Instructions for the task. Among the records below, which lines contain the string "President"? Report them.

Collected data.
################

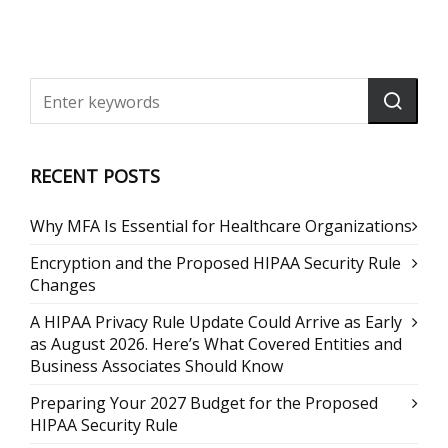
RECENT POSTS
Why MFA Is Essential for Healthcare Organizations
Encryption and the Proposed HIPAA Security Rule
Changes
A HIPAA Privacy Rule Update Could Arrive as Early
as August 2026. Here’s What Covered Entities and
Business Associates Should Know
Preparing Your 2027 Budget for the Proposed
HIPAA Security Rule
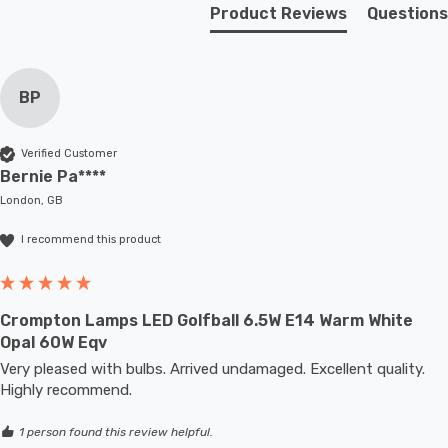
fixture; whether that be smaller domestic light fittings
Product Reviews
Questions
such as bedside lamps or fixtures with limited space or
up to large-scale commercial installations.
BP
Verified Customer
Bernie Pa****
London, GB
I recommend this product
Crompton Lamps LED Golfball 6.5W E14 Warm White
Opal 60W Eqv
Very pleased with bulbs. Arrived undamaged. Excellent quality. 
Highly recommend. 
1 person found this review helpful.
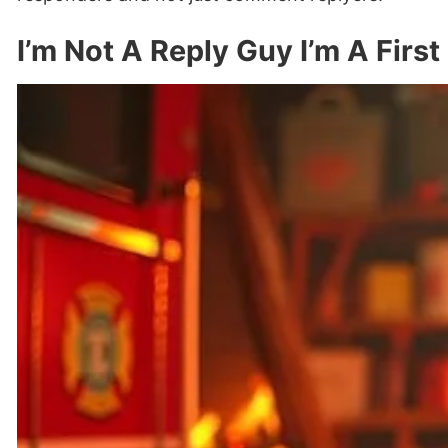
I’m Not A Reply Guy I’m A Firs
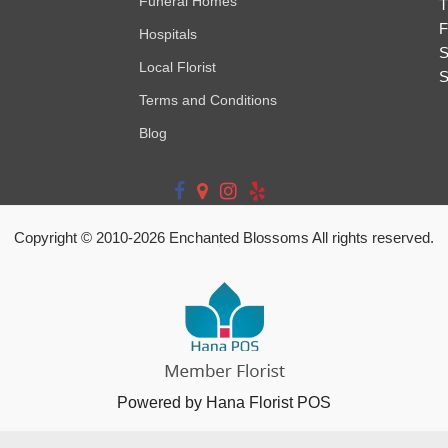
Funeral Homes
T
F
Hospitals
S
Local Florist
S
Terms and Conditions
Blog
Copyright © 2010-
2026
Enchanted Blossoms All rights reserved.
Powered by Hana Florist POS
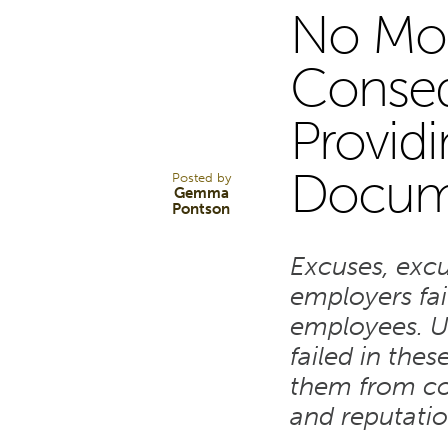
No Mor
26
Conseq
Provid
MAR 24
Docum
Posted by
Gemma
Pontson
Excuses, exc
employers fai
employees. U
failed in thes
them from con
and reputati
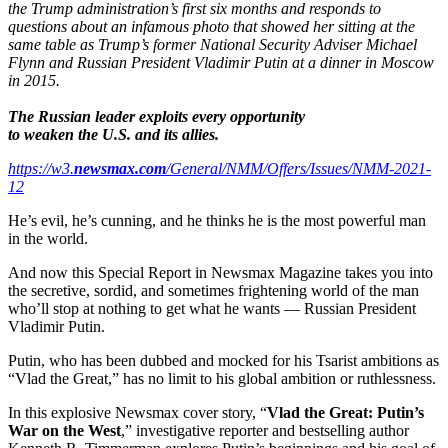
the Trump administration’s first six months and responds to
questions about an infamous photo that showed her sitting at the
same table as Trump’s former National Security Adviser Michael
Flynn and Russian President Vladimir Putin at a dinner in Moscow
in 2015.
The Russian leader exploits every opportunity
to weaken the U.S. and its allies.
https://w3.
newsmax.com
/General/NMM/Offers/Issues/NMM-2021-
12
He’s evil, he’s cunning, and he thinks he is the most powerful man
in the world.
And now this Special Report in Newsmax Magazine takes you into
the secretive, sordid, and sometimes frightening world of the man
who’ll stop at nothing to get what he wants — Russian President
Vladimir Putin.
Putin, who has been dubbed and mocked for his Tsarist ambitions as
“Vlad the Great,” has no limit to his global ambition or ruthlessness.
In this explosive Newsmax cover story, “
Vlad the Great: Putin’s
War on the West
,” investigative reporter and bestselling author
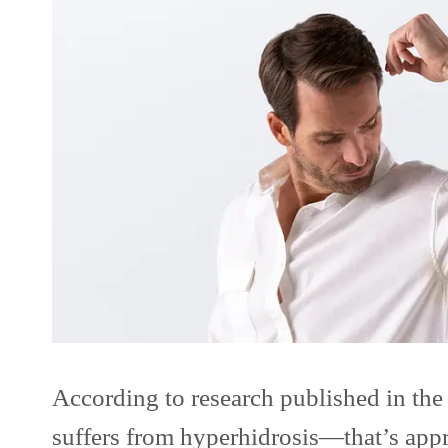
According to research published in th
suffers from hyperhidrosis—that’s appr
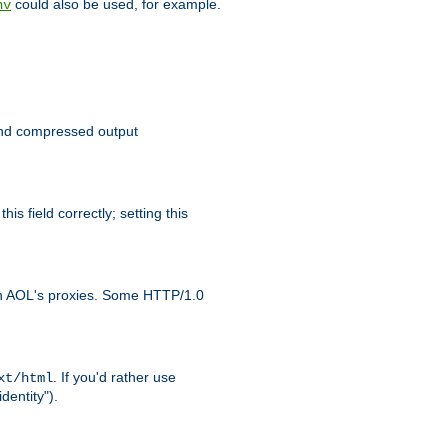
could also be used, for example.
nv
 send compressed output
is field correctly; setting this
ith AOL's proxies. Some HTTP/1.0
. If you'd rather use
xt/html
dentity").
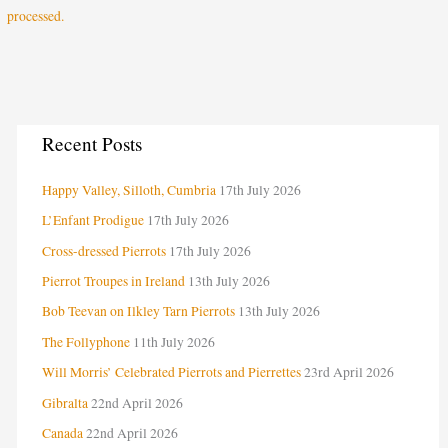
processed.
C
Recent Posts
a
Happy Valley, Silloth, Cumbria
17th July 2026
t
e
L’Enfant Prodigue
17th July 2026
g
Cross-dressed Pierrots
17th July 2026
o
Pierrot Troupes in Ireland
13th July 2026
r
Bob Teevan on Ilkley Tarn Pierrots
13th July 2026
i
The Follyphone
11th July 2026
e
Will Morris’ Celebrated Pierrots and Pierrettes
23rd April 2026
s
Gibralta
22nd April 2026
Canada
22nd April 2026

################

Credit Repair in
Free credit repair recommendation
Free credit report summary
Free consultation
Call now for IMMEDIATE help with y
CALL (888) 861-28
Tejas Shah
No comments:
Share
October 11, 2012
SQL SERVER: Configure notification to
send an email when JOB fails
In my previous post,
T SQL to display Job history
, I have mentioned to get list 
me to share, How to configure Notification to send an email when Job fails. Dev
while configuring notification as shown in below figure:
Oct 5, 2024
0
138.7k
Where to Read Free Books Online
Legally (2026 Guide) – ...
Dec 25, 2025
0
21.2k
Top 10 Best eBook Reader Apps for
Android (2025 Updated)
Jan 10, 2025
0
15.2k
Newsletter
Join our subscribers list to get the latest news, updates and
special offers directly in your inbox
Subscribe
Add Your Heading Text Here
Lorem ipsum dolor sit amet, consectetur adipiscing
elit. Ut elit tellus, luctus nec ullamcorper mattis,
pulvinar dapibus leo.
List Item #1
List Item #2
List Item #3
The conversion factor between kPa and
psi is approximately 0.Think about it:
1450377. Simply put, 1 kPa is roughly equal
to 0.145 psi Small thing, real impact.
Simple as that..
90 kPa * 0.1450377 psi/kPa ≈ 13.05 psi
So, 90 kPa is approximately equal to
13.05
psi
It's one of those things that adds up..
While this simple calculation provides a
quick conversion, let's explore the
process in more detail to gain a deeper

################

Result of this task.
Flynn and Russian President Vladimir Putin at a dinner in Moscow
who’ll stop at nothing to get what he wants — Russian President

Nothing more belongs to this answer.